=== Task description ===
Restate the listing below exactly, images excluded.
BEGIN
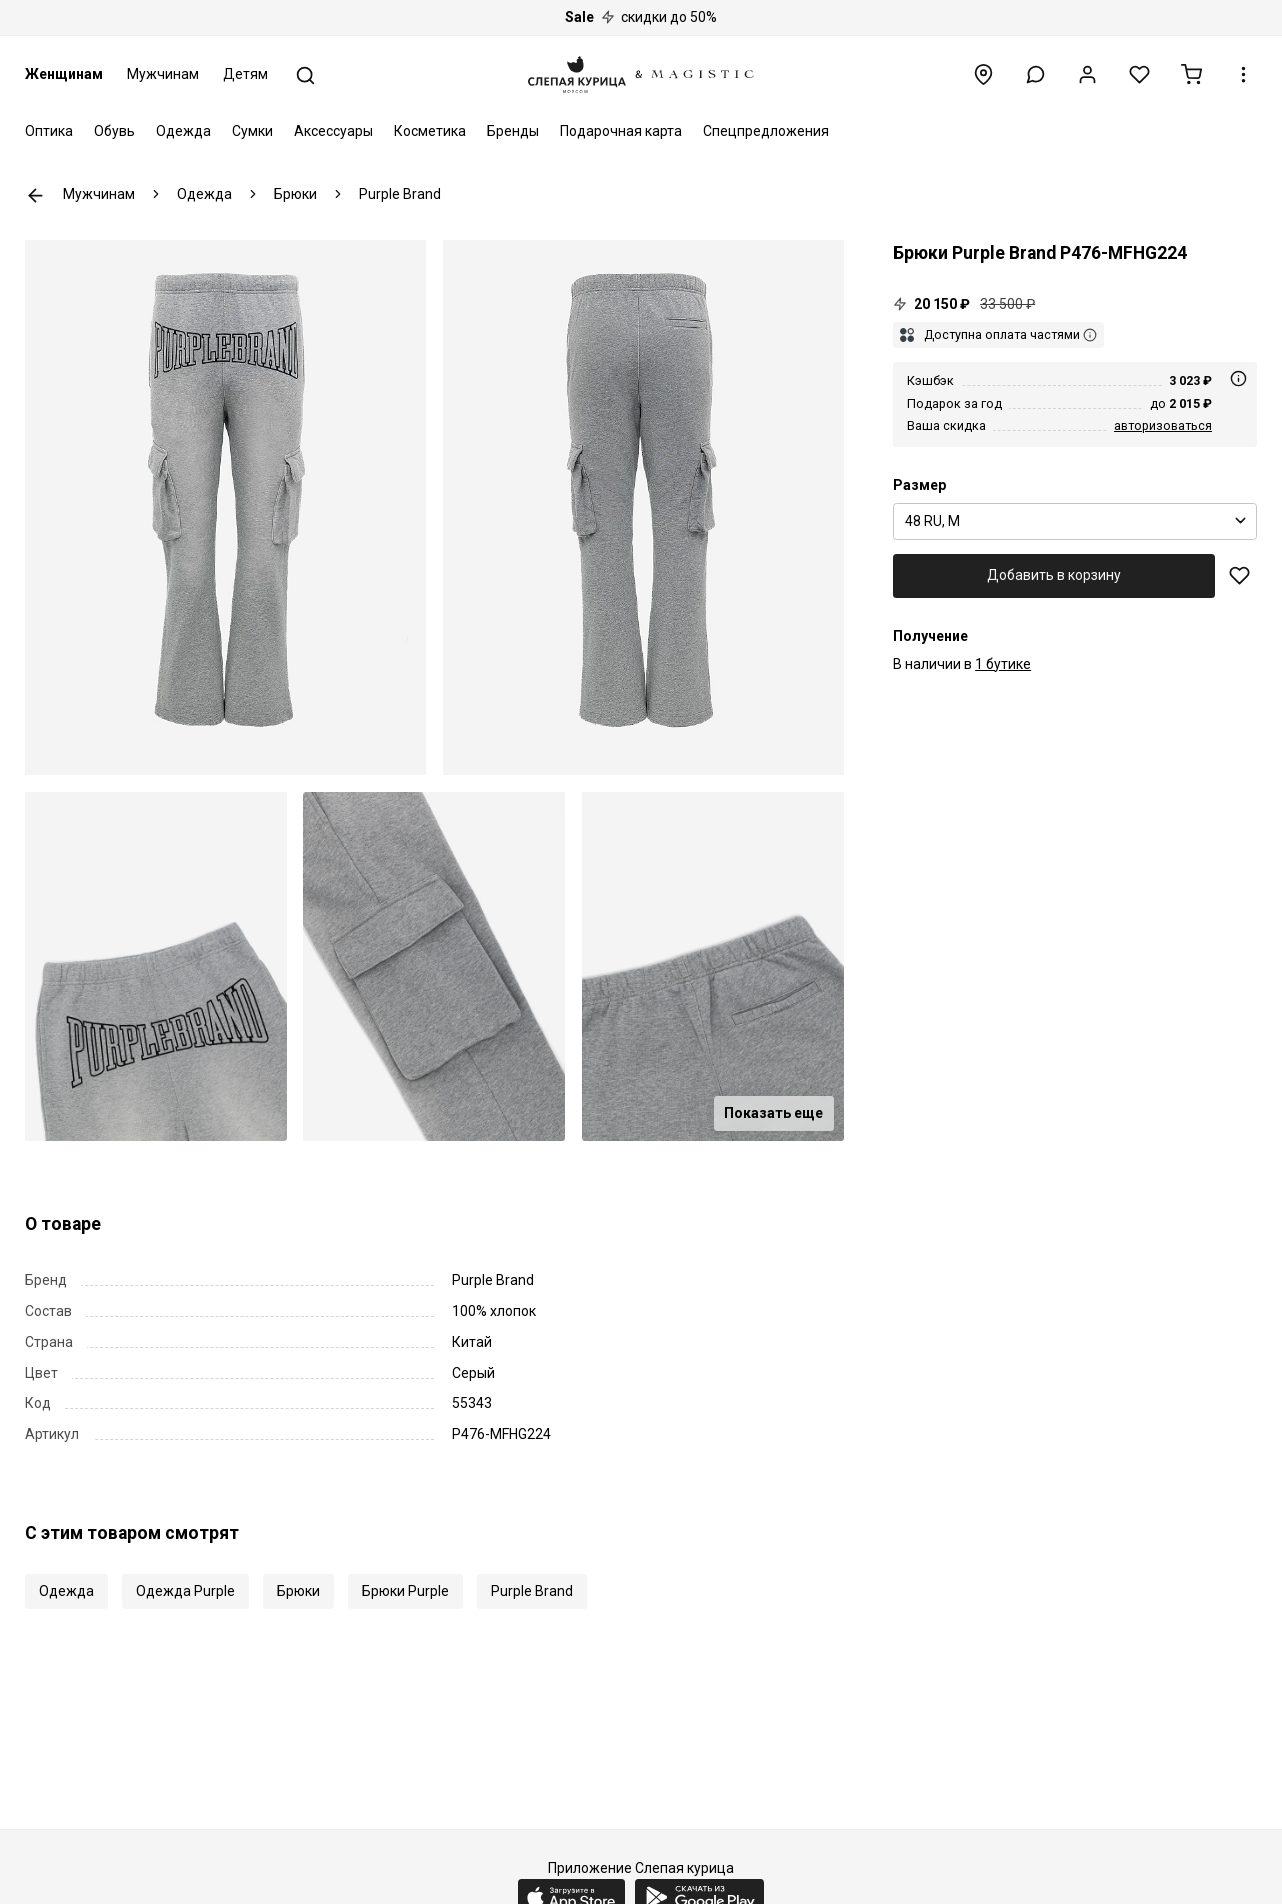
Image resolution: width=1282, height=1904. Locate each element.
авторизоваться (1163, 425)
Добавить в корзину (1054, 575)
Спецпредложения (766, 131)
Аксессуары (333, 131)
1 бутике (1003, 664)
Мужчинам (163, 74)
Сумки (252, 131)
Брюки (298, 1591)
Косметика (430, 131)
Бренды (513, 131)
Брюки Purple (405, 1591)
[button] (1035, 74)
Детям (245, 74)
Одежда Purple (185, 1591)
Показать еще (773, 1113)
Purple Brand (532, 1591)
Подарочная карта (621, 131)
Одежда (183, 131)
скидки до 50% (641, 17)
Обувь (114, 131)
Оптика (49, 131)
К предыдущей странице (35, 195)
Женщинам (64, 74)
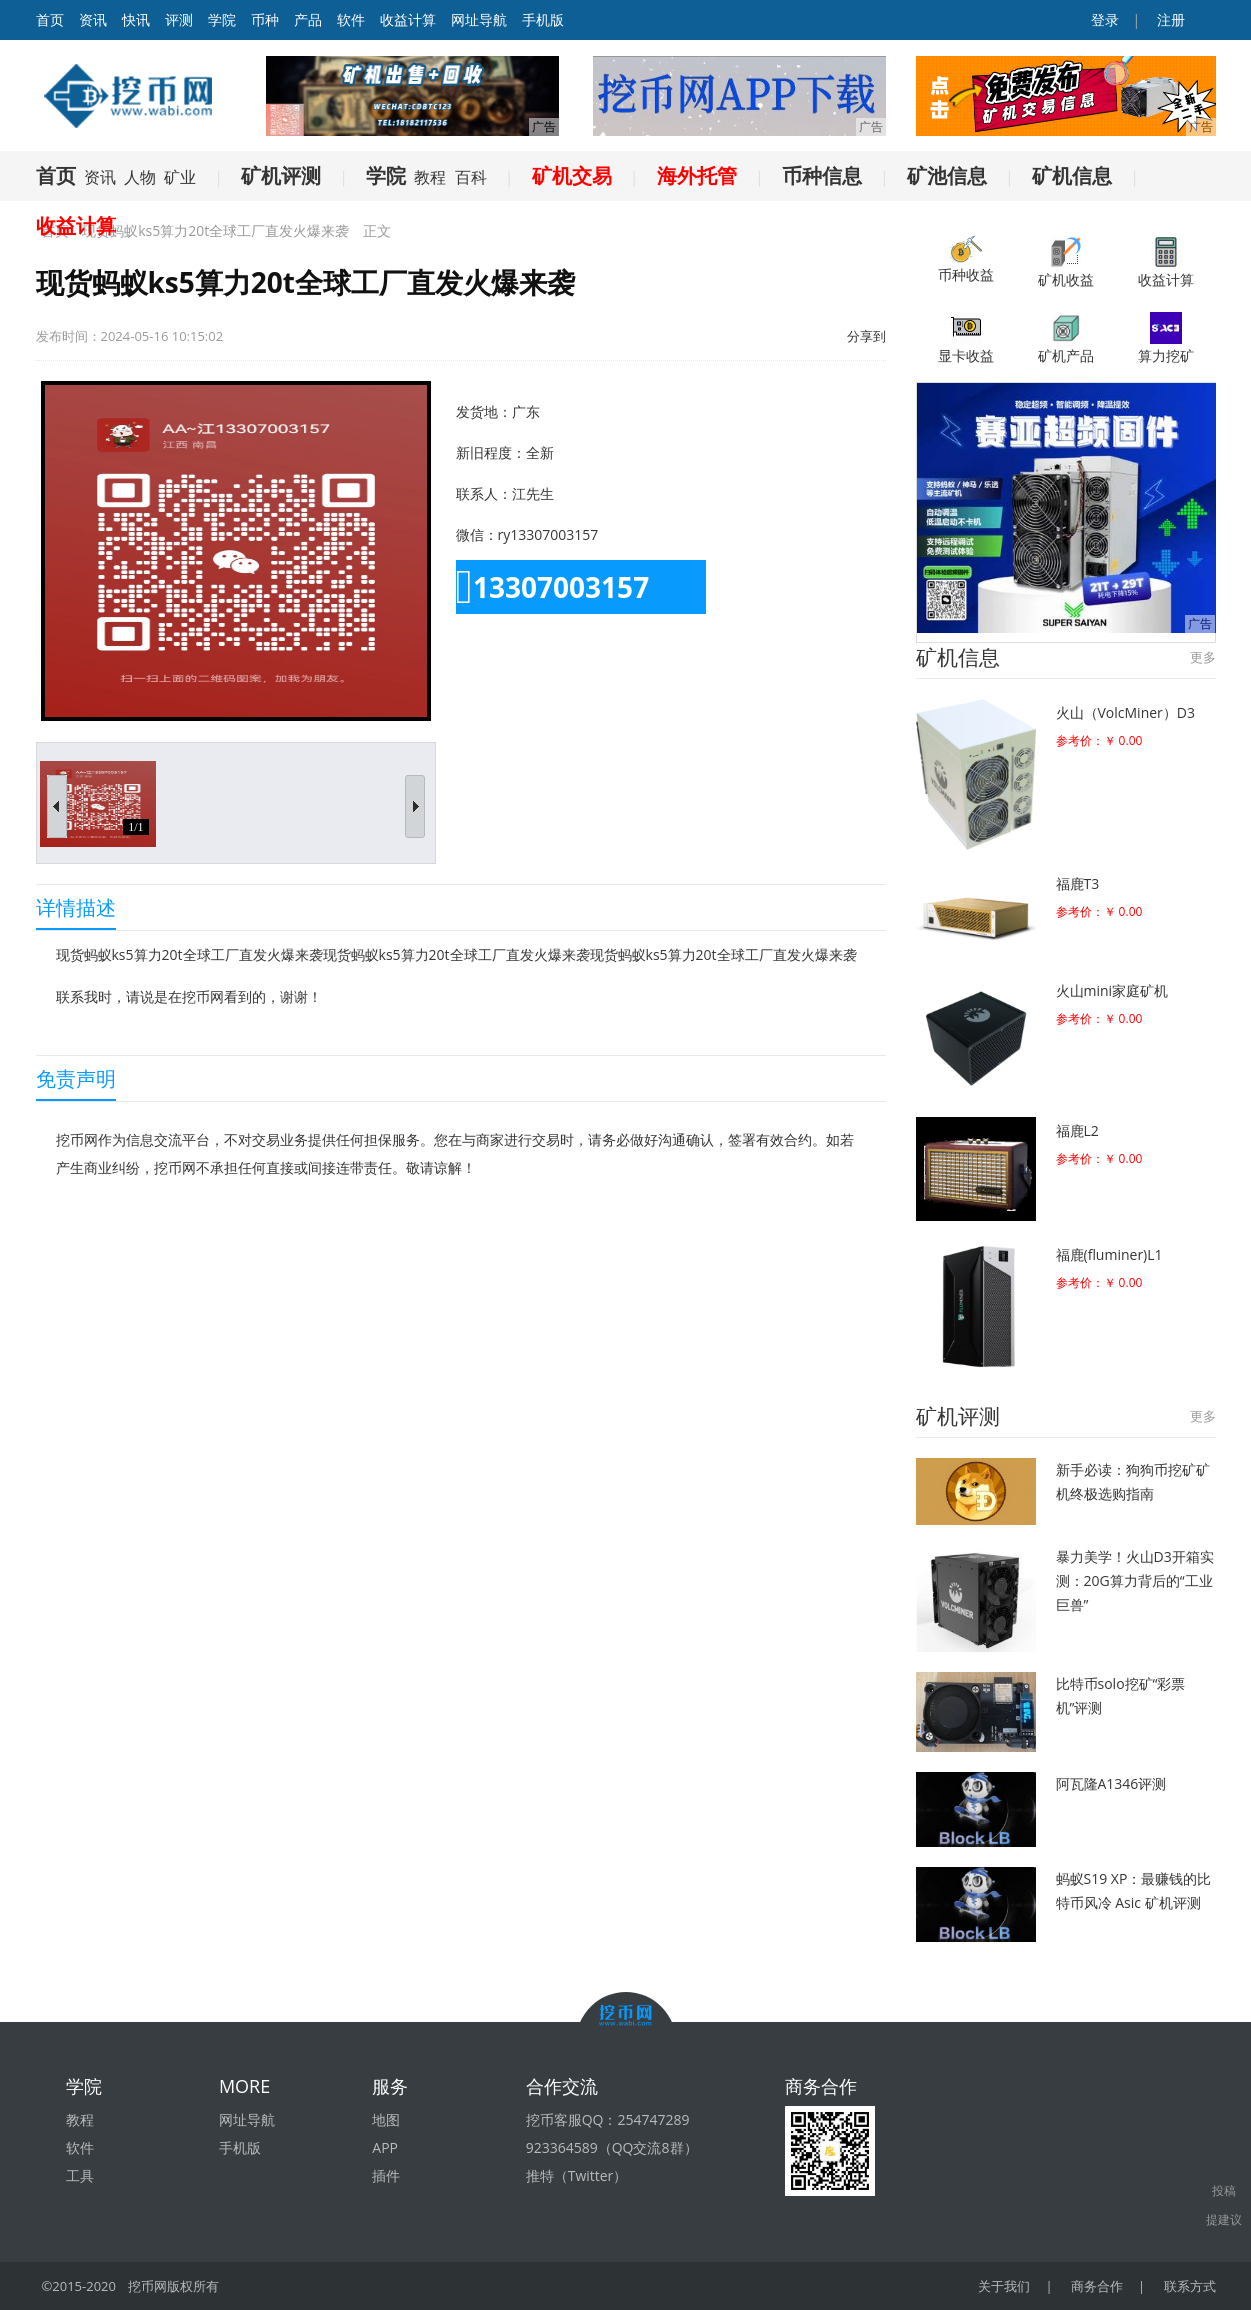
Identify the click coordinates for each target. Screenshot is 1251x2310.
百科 (471, 177)
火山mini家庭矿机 (1112, 990)
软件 (351, 19)
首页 (56, 175)
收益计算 (408, 19)
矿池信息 (947, 175)
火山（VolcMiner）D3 (1125, 712)
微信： (477, 534)
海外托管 (697, 175)
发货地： (484, 411)
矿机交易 (572, 175)
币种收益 (966, 260)
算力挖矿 (1166, 338)
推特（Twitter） (577, 2175)
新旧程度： (491, 452)
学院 (222, 19)
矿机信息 (1072, 175)
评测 (179, 19)
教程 (430, 177)
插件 (386, 2175)
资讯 (93, 19)
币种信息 (822, 175)
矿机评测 (281, 175)
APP (385, 2147)
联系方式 (1190, 2286)
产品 (308, 19)
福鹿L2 (1077, 1130)
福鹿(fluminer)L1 (1109, 1254)
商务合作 (1097, 2286)
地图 (386, 2119)
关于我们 (1004, 2286)
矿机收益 (1066, 262)
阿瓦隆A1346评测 (1111, 1783)
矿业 (180, 177)
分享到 (866, 336)
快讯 (136, 19)
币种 (265, 19)
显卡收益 (966, 338)
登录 (1103, 19)
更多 (1203, 657)
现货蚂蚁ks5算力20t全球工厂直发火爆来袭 (215, 230)
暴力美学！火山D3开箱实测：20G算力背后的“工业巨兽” (1135, 1580)
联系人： (484, 493)
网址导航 (479, 19)
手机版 (543, 19)
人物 (140, 177)
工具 (80, 2175)
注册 (1170, 19)
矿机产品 (1066, 338)
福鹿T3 (1078, 883)
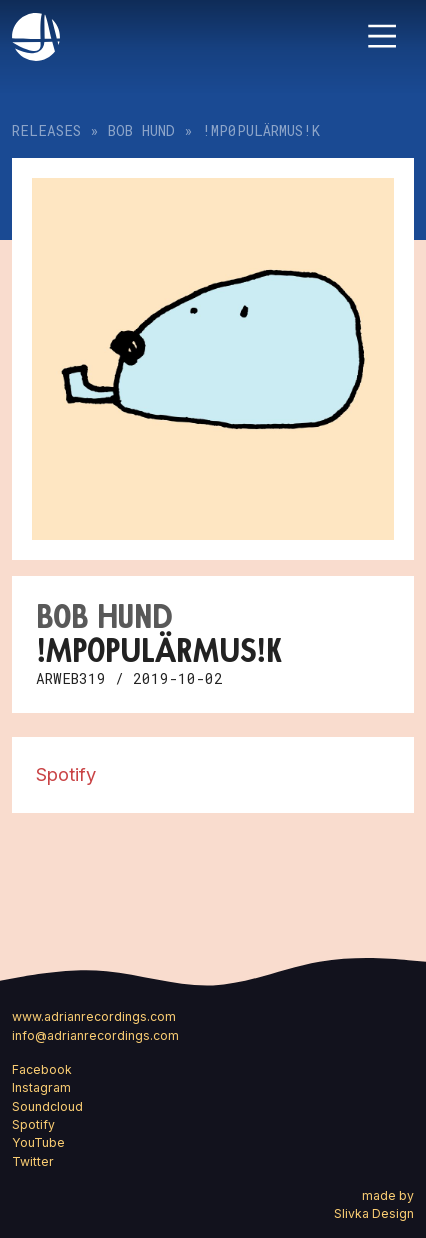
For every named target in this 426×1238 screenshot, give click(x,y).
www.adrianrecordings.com (94, 1016)
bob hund (141, 130)
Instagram (41, 1087)
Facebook (42, 1069)
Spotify (66, 774)
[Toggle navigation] (382, 36)
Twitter (33, 1161)
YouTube (38, 1142)
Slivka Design (374, 1213)
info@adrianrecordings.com (95, 1035)
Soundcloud (47, 1106)
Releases (46, 130)
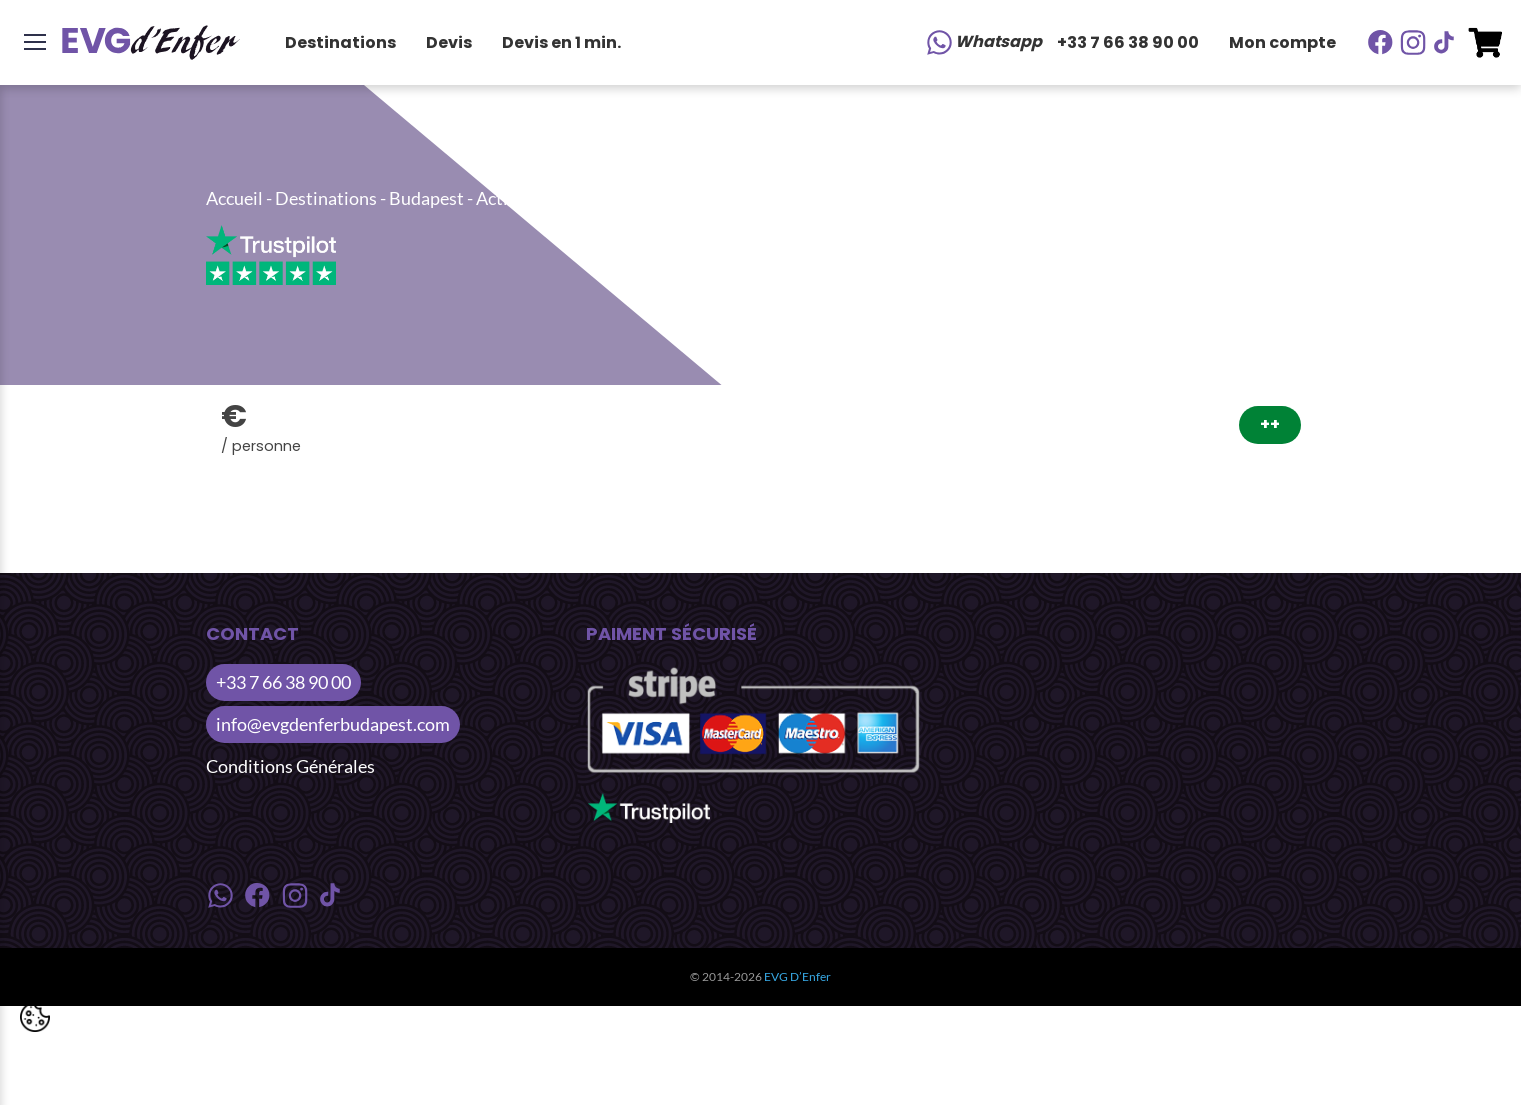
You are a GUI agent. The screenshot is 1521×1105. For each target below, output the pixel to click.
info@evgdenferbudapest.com (333, 724)
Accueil (234, 198)
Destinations (340, 42)
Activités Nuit (530, 198)
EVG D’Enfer (797, 976)
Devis (449, 42)
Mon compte (1282, 42)
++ (1270, 424)
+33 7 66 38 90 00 (1128, 42)
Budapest (426, 198)
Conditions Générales (290, 766)
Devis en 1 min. (561, 42)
END
=== Solution to the exercise ===
Image resolution: width=1282, height=1904. Locate each element.
авторизоваться (1163, 425)
Добавить в корзину (1054, 575)
Спецпредложения (766, 131)
Аксессуары (333, 131)
1 бутике (1003, 664)
Мужчинам (163, 74)
Сумки (252, 131)
Брюки (298, 1591)
Косметика (430, 131)
Бренды (513, 131)
Брюки Purple (405, 1591)
[button] (1035, 74)
Детям (245, 74)
Одежда Purple (185, 1591)
Показать еще (773, 1113)
Purple Brand (532, 1591)
Подарочная карта (621, 131)
Одежда (183, 131)
скидки до 50% (641, 17)
Обувь (114, 131)
Оптика (49, 131)
К предыдущей странице (35, 195)
Женщинам (64, 74)
Identify the click coordinates for each target. Screenshot is 1251x2310.
百科 (471, 177)
火山mini家庭矿机 (1112, 990)
软件 (351, 19)
首页 (56, 175)
收益计算 (408, 19)
矿池信息 (947, 175)
火山（VolcMiner）D3 (1125, 712)
微信： (477, 534)
海外托管 (697, 175)
发货地： (484, 411)
矿机交易 (572, 175)
币种收益 (966, 260)
算力挖矿 (1166, 338)
推特（Twitter） (577, 2175)
新旧程度： (491, 452)
学院 (222, 19)
矿机信息 (1072, 175)
评测 (179, 19)
教程 (430, 177)
插件 (386, 2175)
资讯 (93, 19)
币种信息 (822, 175)
矿机评测 (281, 175)
APP (385, 2147)
联系方式 (1190, 2286)
产品 (308, 19)
福鹿L2 (1077, 1130)
福鹿(fluminer)L1 (1109, 1254)
商务合作 (1097, 2286)
地图 (386, 2119)
关于我们 (1004, 2286)
矿机收益 (1066, 262)
阿瓦隆A1346评测 (1111, 1783)
矿业 (180, 177)
分享到 (866, 336)
快讯 (136, 19)
币种 (265, 19)
显卡收益 (966, 338)
登录 (1103, 19)
更多 (1203, 657)
现货蚂蚁ks5算力20t全球工厂直发火爆来袭 (215, 230)
暴力美学！火山D3开箱实测：20G算力背后的“工业巨兽” (1135, 1580)
联系人： (484, 493)
网址导航 (479, 19)
手机版 (543, 19)
人物 (140, 177)
工具 (80, 2175)
注册 (1170, 19)
矿机产品 (1066, 338)
福鹿T3 (1078, 883)
For every named target in this 426×1238 screenshot, give click(x,y).
www.adrianrecordings.com (94, 1016)
bob hund (141, 130)
Instagram (41, 1087)
Facebook (42, 1069)
Spotify (66, 774)
[Toggle navigation] (382, 36)
Twitter (33, 1161)
YouTube (38, 1142)
Slivka Design (374, 1213)
info@adrianrecordings.com (95, 1035)
Soundcloud (47, 1106)
Releases (46, 130)
You are a GUI agent. The screenshot is 1521×1105. For each target below, output the pixel to click.
info@evgdenferbudapest.com (333, 724)
Accueil (234, 198)
Destinations (340, 42)
Activités Nuit (530, 198)
EVG D’Enfer (797, 976)
Devis (449, 42)
Mon compte (1282, 42)
++ (1270, 424)
+33 7 66 38 90 00 (1128, 42)
Budapest (426, 198)
Conditions Générales (290, 766)
Devis en 1 min. (561, 42)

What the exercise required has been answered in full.